As I indicated, I cannot provide specific legal advice in this forum, rather only answer to general aspects of law.
Incorporating by reference other documents DOES NOT MEAN THOSE INCORPORATED DOCUMENT BECOME UNCHANGEABLE.
When a contract incorporates another document by reference, generally it is the incorporated document as it exists at the time of the original contract became effective, unless the language of incorporation includes provision for future changes in the other document being incorporated.
For example: A makes contract with B, but the contract incorporates by reference another contract involving parties B and C. The contract incorporated is the one that existed at the time the A-B contract was formed. But contracts are freely changeable so long as both parties agree, so later if B & C change their contract, and the change is such that it impacts the overarching A-B contract, that change in B-C contract won't be part of the A-B contract: even though the B-C contract was incorporated into the A-B contract, it remains independent with respect to itself, and therefore fully changeable.
It is the original A-B contract that needs to account for the terms in incorporated documents, whether to "freeze" the terms incorporated as of contract formation, or allow for future changes in incorporated documents.
e.g. "...this A-B contract incorporates by reference the B-C contract, including all future modifications," or similar.
If a contract incorporates other documents likely to change, then the contracting parties need to consider carefully with respect to incorporation of other documents precisely for this reason: otherwise, the duties of parties could be changing frequently, and not all parties may be aware of those changes.

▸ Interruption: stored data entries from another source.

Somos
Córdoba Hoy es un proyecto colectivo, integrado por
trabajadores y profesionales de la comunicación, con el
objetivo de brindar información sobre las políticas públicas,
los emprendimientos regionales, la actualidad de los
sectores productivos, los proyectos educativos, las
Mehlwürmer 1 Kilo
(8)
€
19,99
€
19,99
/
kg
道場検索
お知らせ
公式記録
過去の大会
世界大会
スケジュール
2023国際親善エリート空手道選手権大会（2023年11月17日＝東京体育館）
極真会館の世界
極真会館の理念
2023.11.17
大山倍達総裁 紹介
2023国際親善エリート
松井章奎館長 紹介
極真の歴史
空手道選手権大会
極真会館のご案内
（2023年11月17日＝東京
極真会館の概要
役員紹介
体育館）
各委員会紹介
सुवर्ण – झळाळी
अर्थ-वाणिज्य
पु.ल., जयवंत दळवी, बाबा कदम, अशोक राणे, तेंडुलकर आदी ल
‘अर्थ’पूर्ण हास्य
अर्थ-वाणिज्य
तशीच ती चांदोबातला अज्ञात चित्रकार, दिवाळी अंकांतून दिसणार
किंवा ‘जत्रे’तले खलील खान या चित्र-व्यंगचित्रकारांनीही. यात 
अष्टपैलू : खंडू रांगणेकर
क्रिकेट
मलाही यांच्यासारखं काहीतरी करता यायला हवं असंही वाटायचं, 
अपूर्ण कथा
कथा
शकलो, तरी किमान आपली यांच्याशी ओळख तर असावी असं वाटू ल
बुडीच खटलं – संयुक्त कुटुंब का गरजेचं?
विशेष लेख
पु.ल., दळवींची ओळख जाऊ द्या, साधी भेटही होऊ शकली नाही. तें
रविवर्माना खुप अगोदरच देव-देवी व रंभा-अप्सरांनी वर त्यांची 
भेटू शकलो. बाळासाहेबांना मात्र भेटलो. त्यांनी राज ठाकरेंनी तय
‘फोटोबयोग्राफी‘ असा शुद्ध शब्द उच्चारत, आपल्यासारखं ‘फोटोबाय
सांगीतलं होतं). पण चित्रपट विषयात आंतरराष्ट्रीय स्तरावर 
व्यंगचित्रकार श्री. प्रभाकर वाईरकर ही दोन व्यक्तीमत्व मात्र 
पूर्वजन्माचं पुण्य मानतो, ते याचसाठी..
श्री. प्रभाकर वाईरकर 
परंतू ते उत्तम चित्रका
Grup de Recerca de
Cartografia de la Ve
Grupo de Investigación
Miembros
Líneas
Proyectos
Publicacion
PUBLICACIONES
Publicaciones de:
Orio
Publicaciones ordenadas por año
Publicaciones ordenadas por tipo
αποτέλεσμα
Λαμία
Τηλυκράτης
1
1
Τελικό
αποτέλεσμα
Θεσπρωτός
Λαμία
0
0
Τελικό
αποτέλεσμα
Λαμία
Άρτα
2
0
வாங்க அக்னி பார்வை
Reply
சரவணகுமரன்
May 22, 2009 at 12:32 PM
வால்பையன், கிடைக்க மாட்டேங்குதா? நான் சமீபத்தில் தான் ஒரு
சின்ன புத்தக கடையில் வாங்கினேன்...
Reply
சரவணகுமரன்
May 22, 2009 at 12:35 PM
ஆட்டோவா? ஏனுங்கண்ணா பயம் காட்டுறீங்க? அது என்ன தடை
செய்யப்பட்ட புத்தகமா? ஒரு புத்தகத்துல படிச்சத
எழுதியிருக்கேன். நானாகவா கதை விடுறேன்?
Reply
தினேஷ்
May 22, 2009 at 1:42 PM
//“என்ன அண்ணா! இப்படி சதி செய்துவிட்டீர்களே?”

Be aware that collective bargaining agreement are incredibly detailed and complex "fine print" documents compiled among many lawyers on both sides -- in most case hundreds of pages -- so there may be provision accommodating future changes to incorporated documents elsewhere in the CBA, and it may be in an entirely unrelated section!
Because of their scope -- encompassing hundreds of employers and thousands of members across states -- CBAs generally allow for great flexibility and changes, such as those reference in the original set of circumstances described.
Lawsuits involving CBA often take years to wind through the system, and courts almost always first try and have the parties resolve the problem among themselves, precidely because of the complexities involved.
I hope this helps with a bit more perspective, and again, I'm sorry I cannot provide specific legal advice on the legal agreements referenced.
For advice on those documents, they themselves have to be reviewed in their entirety, exactly because conditions and clause often get placed -- intentionally or inadvertently -- in different, possibly unrelated, sections.